Lexent hasn't published any data yet, but Nesmith said that the firm has been studying patients prospectively, and that the evidence from this effort has shown that its method can accurately identify signals in patients' blood that indicate they are either responding or not responding to treatment more quickly and accurately than currently used imaging techniques or clinical signs of disease.
Tezcan said that the company's trial has been recruiting patients with any solid tumor, and has included patients treated with a variety of drugs, including chemotherapy, hormonal treatments, and immunotherapies.
"It looks like [the efficacy of the method] is relatively universal, and not disease specific … and it looked pretty consistent across [these various] therapies as well," he added.
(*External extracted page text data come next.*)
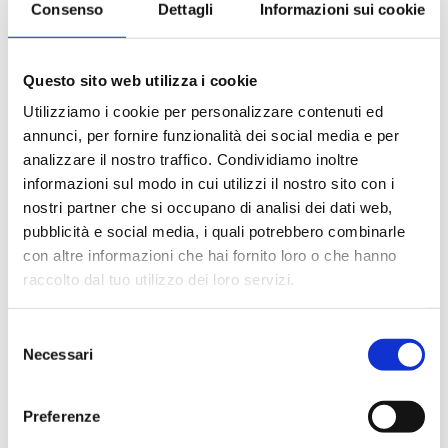
Consenso
Dettagli
Informazioni sui cookie
Le quote di servizio (mance)
Il trattamento di pensione completa a bordo (colazione,
pranzo, cena a buffet o nei ristoranti principali ).
Questo sito web utilizza i cookie
Bevande a dispenser, serata di Gala con menù
particolare.
Utilizziamo i cookie per personalizzare contenuti ed
La partecipazione a tutte le attività di animazione
annunci, per fornire funzionalità dei social media e per
(giochi, concorsi, tornei, feste, serate a tema).
analizzare il nostro traffico. Condividiamo inoltre
Gli spettacoli musicali o di cabaret nel teatro di bordo, i
informazioni sul modo in cui utilizzi il nostro sito con i
balli e le feste in programma tutte le sere durante la
nostri partner che si occupano di analisi dei dati web,
crociera.
pubblicità e social media, i quali potrebbero combinarle
L'utilizzo di tutte le attrezzature della nave: piscine,
con altre informazioni che hai fornito loro o che hanno
lettini, teli mare, palestra, vasche idromassaggio,
biblioteca, discoteca.
raccolto dal tuo utilizzo dei loro servizi.
Selezione
La quota non comprende
Necessari
del
Le bevande, le escursioni a terra nel corso della crociera,
consenso
Assicurazione multirischi.
Preferenze
Tasse portuali
Le quote di servizio altri servizi (parrucchiere, massaggi,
Initially, Lexent hopes to market its approach as a tool for monitoring treatment in advanced cancers, but according to Tezcan, the approach could also potentially be applied in the adjuvant setting as a way to assess residual disease in patients who have had a tumor surgically removed.
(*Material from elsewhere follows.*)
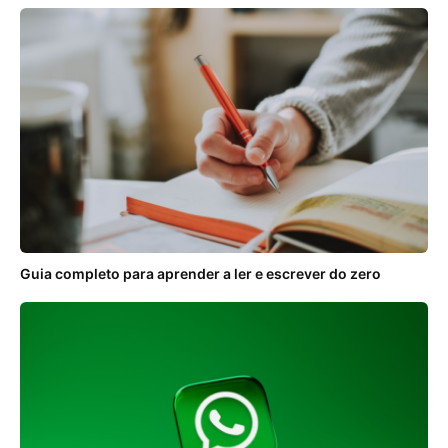
Guia completo para aprender a ler e escrever do zero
The firm already has a second clinical trial running in that vein — launched last year and described as an effort to examine the potential of circulating tumor DNA as a surrogate for disease burden pre- and post-surgery.
"That will require longer clinical development,' said Tezcan. "The technology may not be that different, but the question takes a lot longer to answer because in this setting [of recurrence prediction or monitoring] the timelines can be up to five or 10 years."
For late-stage cancer patients, the proposition of blood-based monitoring is that by offering a more accurate, more convenient, more rapid readout on how a tumor is responding to treatment, it could help get patients off ineffective drugs, and on to potentially effective alternatives sooner.
As the use of immunotherapies has grown, new monitoring needs have also emerged — specifically, methods to resolve cases of pseudoprogression: when clinical signs or radiologic imaging might suggest a patient has failed to respond to a drug, although his/her disease is actually demonstrating an initial surge ahead of what will be a strong response.
"Today imaging is the standard," Tezcan said, "so if we can come out with a test that complements or improves on imaging, that's the goal."
The cost of the company's approach is substantially lower than radiologic imaging, Nesmith added.
But the question of whether the ability to outperform current tools will translate into improved patient outcomes is still open, and something Lexent, and other companies targeting this space will ultimately have to address to prove their utility.
"Our goal is to be able to reduce delays that lead to unnecessary toxicity on ineffective therapies, and prevent patients from getting [other drugs] that could help them ... but to be clear, unless there is an effective therapy available [to switch to] what we do won't change outcomes," Tezcan agreed.
As the field continues to evolve, he added, tools like Lexent's can also help to accelerate clinical trials of new therapies that will help realize its promise.
Lexent hopes to publish the first data from its prospective analyses during the next few quarters, and is working on setting up clinical validation studies, which would begin next year, and ideally yield results within a year and half.
In the background, the company is working on developing a commercial architecture, with the intention to launch the test first as an LDT, though Nesmith said that it will likely be attractive to labs to be able to preform monitoring in house, so there may be a demand for translation to a more disseminated model.